Instructions for the task:
Would you please copy every line from the records that contains the word "como"?

START Data records

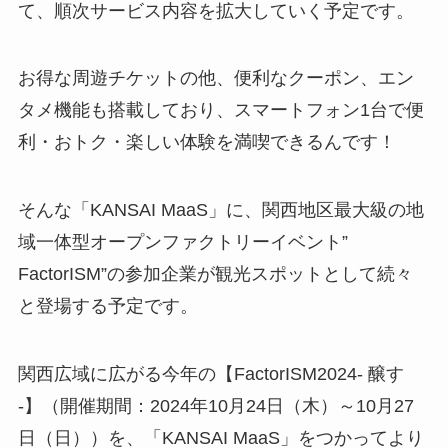
て、順次サービス内容を拡大していく予定です。
お得な周遊チケットの他、便利なクーポン、エン
タメ機能も搭載しており、スマートフォン1台で便
利・おトク・楽しい体験を満喫できるんです！
そんな「KANSAI MaaS」に、関西地区最大級の地
域一体型オープンファクトリーイベント”
FactorISM”の参加企業が観光スポットとして続々
と登場する予定です。
関西広域に広がる今年の【FactorISM2024- 醸す
-】（開催期間：2024年10月24日（木）～10月27
日（日））を、「KANSAI MaaS」をつかってより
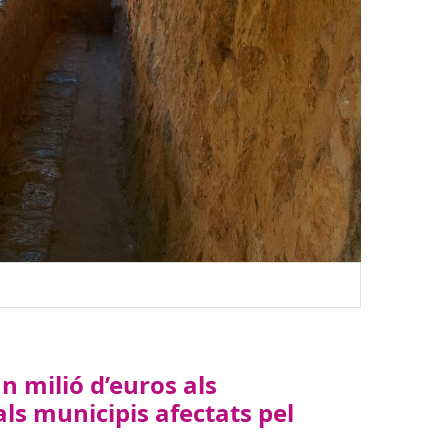
Sóller.
n milió d’euros als
s municipis afectats pel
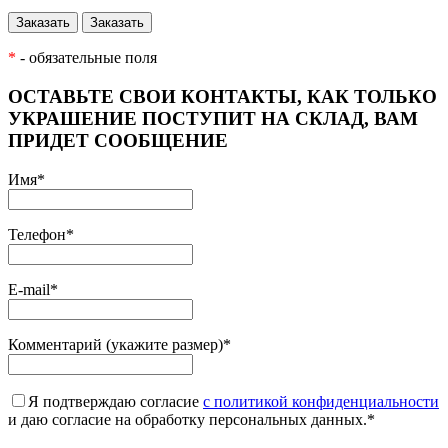
*
- обязательные поля
ОСТАВЬТЕ СВОИ КОНТАКТЫ, КАК ТОЛЬКО
УКРАШЕНИЕ ПОСТУПИТ НА СКЛАД, ВАМ
ПРИДЕТ СООБЩЕНИЕ
Имя
*
Телефон
*
E-mail
*
Комментарий (укажите размер)
*
Я подтверждаю согласие
с политикой конфиденциальности
и даю согласие на обработку персональных данных.
*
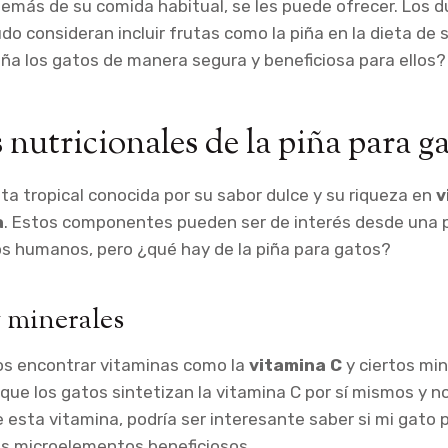
emás de su comida habitual, se les puede ofrecer. Los 
 consideran incluir frutas como la piña en la dieta de s
a los gatos de manera segura y beneficiosa para ellos?
 nutricionales de la piña para g
uta tropical conocida por su sabor dulce y su riqueza en
v
a
. Estos componentes pueden ser de interés desde una 
los humanos, pero ¿qué hay de la piña para gatos?
 minerales
os encontrar vitaminas como la
vitamina C
y ciertos mi
nque los gatos sintetizan la vitamina C por sí mismos y n
 esta vitamina, podría ser interesante saber si mi gato
os microelementos beneficiosos.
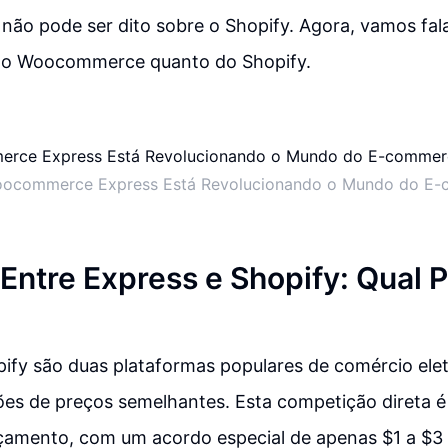
não pode ser dito sobre o Shopify. Agora, vamos fal
do Woocommerce quanto do Shopify.
commerce Express Está Revolucionando o Mundo do E
 Entre Express e Shopify: Qual 
ify são duas plataformas populares de comércio ele
es de preços semelhantes. Esta competição direta é
nçamento, com um acordo especial de apenas $1 a $3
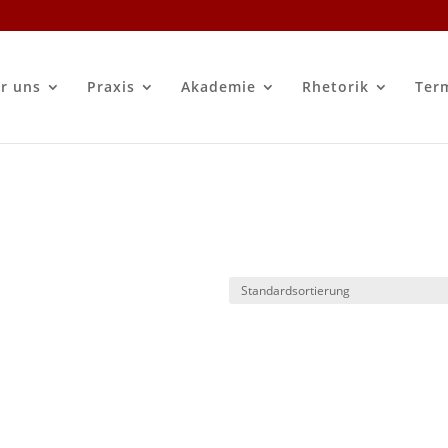
r uns
Praxis
Akademie
Rhetorik
Ter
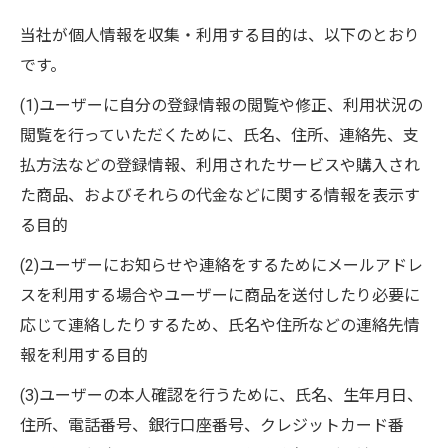
当社が個人情報を収集・利用する目的は、以下のとおり
です。
(1)ユーザーに自分の登録情報の閲覧や修正、利用状況の
閲覧を行っていただくために、氏名、住所、連絡先、支
払方法などの登録情報、利用されたサービスや購入され
た商品、およびそれらの代金などに関する情報を表示す
る目的
(2)ユーザーにお知らせや連絡をするためにメールアドレ
スを利用する場合やユーザーに商品を送付したり必要に
応じて連絡したりするため、氏名や住所などの連絡先情
報を利用する目的
(3)ユーザーの本人確認を行うために、氏名、生年月日、
住所、電話番号、銀行口座番号、クレジットカード番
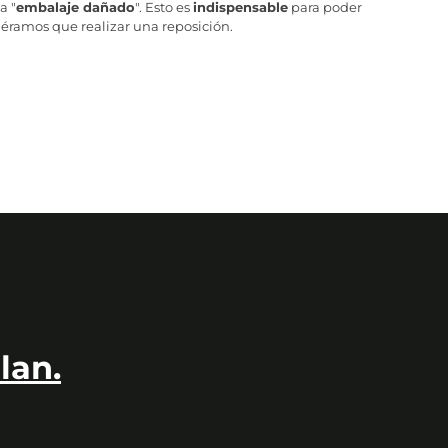
a "
embalaje dañado
". Esto es
indispensable
para poder
iéramos que realizar una reposición.
lan.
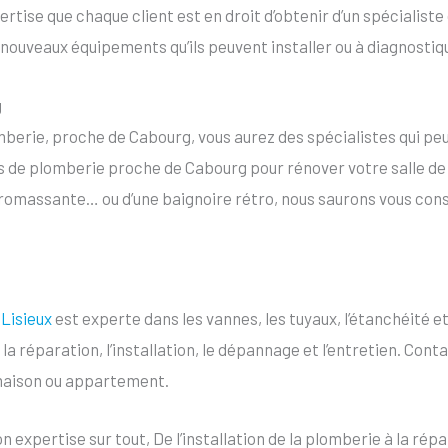
rtise que chaque client est en droit d’obtenir d’un spécialiste
 nouveaux équipements qu’ils peuvent installer ou à diagnostiq
g
berie, proche de Cabourg, vous aurez des spécialistes qui peuv
s de plomberie proche de Cabourg pour rénover votre salle de ba
dromassante… ou d’une baignoire rétro, nous saurons vous consei
 Lisieux
est experte dans les vannes, les tuyaux, l’étanchéité 
la réparation, l’installation, le dépannage et l’entretien. Conta
maison ou appartement.
pertise sur tout, De l’installation de la plomberie à la répa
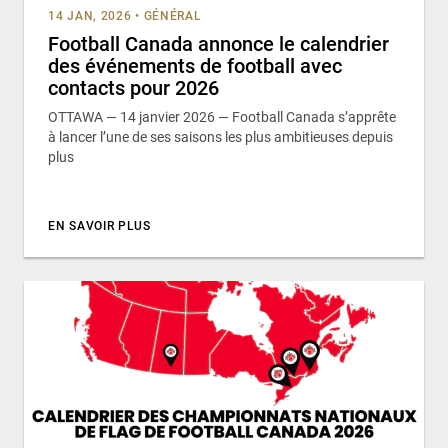
14 JAN, 2026
•
GÉNÉRAL
Football Canada annonce le calendrier
des événements de football avec
contacts pour 2026
OTTAWA — 14 janvier 2026 — Football Canada s’apprête
à lancer l’une de ses saisons les plus ambitieuses depuis
plus
EN SAVOIR PLUS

END Data records

Answer to this exercise:
 consideran incluir frutas como la piña en la dieta de s
os encontrar vitaminas como la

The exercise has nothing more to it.